=== EXERCISE DESCRIPTION ===
The records below hold a stretch from the line with "0156 (246, 14)" through the line with "pagina] (48, 351)"; return exactly those lines, ends included, and nothing more.

=== PROVIDED DATA ===
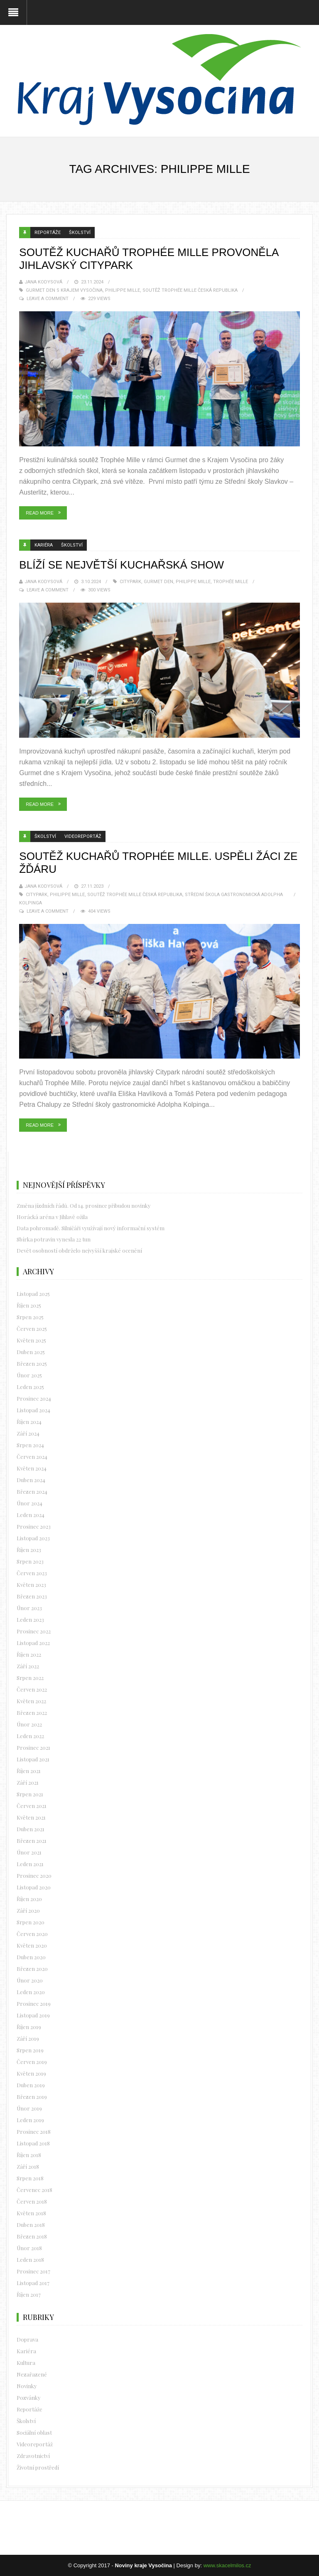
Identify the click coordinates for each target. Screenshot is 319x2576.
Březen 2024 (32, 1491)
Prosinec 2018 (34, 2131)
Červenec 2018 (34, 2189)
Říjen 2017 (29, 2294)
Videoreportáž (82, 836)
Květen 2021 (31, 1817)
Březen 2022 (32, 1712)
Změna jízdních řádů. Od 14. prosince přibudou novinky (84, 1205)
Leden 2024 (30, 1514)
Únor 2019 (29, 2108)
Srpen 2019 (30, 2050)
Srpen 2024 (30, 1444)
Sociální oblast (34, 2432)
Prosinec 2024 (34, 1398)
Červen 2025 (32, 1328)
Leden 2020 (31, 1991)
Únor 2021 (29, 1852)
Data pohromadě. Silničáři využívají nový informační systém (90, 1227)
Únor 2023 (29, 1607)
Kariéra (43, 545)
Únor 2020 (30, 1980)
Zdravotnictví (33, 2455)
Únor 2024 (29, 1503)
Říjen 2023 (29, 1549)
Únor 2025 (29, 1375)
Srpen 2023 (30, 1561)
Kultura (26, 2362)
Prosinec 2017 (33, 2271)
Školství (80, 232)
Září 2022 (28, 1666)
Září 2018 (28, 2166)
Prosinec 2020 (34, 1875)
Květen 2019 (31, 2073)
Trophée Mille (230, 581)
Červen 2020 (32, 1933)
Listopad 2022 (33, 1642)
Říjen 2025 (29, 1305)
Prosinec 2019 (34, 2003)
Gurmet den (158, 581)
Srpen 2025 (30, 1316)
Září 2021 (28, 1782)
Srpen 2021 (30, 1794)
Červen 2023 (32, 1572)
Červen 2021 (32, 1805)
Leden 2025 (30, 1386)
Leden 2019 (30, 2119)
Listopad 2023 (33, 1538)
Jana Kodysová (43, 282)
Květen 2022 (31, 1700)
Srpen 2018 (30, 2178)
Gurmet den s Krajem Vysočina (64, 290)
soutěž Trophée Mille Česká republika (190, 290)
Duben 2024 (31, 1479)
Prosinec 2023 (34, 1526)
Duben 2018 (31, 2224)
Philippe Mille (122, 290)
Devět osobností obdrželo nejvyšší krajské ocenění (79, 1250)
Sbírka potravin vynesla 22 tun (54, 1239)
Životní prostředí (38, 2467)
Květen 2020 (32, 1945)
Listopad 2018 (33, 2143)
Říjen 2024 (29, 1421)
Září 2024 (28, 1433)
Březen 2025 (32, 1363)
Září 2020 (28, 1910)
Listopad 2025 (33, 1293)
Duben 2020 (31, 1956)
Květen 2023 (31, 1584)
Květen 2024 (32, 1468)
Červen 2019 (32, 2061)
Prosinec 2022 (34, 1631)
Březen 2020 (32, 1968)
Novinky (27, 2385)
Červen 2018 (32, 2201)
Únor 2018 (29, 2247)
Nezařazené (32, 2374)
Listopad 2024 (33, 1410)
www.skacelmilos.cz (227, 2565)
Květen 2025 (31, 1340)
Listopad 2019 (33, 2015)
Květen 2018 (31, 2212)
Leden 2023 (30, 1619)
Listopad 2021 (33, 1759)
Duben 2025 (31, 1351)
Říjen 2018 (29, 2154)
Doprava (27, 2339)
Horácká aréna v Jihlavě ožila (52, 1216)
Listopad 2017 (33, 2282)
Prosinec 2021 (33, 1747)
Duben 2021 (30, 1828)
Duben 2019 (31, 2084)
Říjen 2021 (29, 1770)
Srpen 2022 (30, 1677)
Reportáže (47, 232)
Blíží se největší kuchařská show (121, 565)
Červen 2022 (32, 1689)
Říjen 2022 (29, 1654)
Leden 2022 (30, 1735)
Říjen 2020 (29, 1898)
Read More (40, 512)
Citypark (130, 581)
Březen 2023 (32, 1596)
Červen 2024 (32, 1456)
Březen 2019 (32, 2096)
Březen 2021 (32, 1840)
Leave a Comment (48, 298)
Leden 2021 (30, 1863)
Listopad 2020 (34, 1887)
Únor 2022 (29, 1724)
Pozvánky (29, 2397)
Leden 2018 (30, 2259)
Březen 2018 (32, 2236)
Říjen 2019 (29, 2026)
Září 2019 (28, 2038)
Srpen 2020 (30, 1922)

* * *

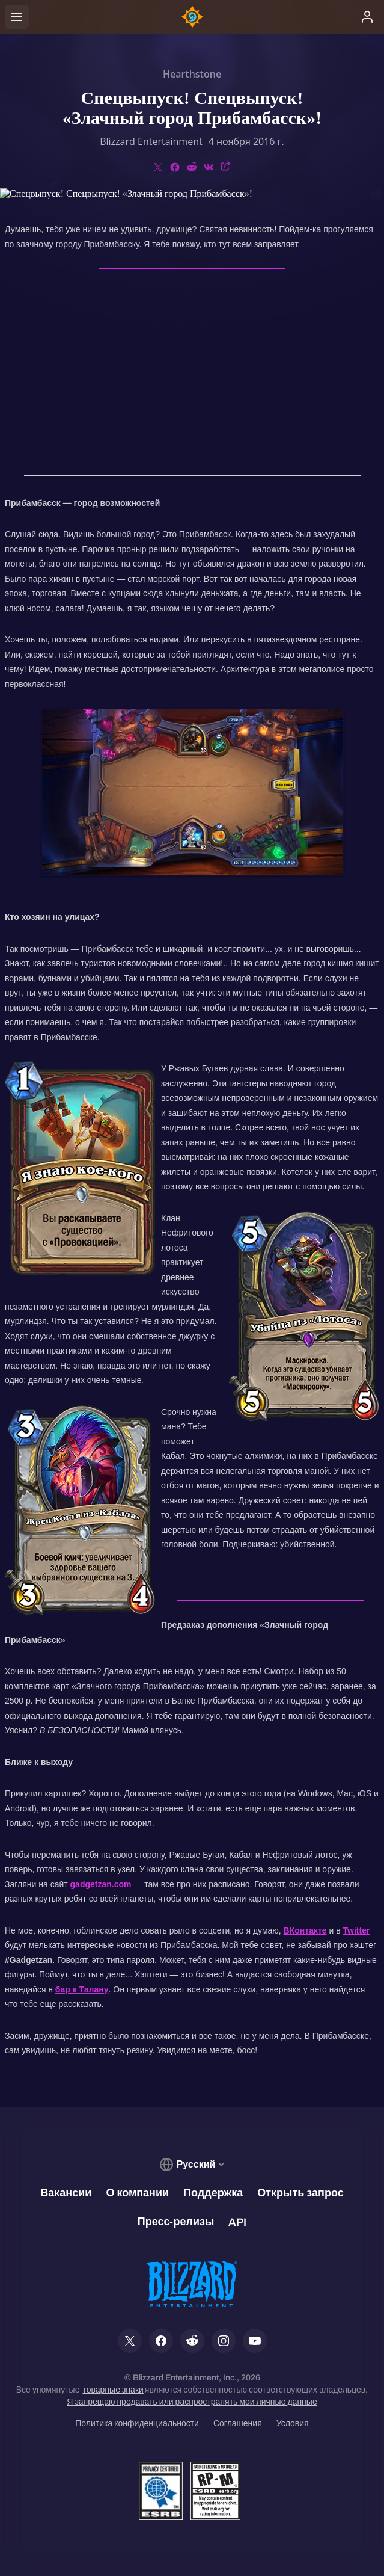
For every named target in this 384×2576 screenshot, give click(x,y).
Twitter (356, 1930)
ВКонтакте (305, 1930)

--

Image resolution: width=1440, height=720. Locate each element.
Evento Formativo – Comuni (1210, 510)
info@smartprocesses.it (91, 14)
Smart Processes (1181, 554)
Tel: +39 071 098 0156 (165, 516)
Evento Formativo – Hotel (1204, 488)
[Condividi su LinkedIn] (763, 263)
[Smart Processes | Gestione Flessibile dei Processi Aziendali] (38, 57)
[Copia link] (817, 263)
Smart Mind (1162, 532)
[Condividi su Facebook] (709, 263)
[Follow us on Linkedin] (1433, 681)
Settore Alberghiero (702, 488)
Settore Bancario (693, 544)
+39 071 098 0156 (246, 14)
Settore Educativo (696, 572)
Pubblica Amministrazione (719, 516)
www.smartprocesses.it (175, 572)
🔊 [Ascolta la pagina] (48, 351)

=== SOLUTION TO THE EXERCISE ===
+39 071 098 0156 (246, 14)
Settore Educativo (696, 572)
Pubblica Amministrazione (719, 516)
www.smartprocesses.it (175, 572)
🔊 [Ascolta la pagina] (48, 351)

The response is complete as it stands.